→ Assigned task
Return, exactly, the line that contains "stated they do" together with all lines after it to the end of the entries, and no further lines.

:: Information given

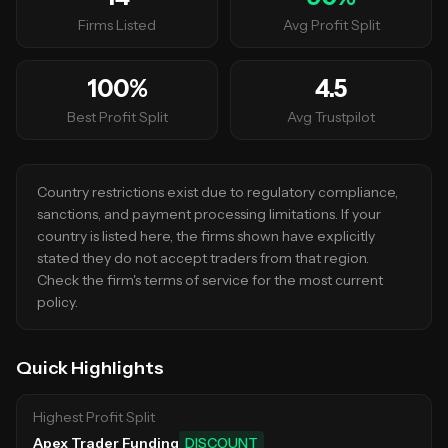
Firms Listed
Avg Profit Split
100
%
4.5
Best Profit Split
Avg Trustpilot
Country restrictions exist due to regulatory compliance,
sanctions, and payment processing limitations. If your
country is listed here, the firms shown have explicitly
stated they do not accept traders from that region.
Check the firm's terms of service for the most current
policy.
Quick Highlights
Highest Profit Split
Apex Trader Funding
DISCOUNT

::::

→ Result for this task
stated they do not accept traders from that region.
Check the firm's terms of service for the most current
policy.
Quick Highlights
Highest Profit Split
Apex Trader Funding
DISCOUNT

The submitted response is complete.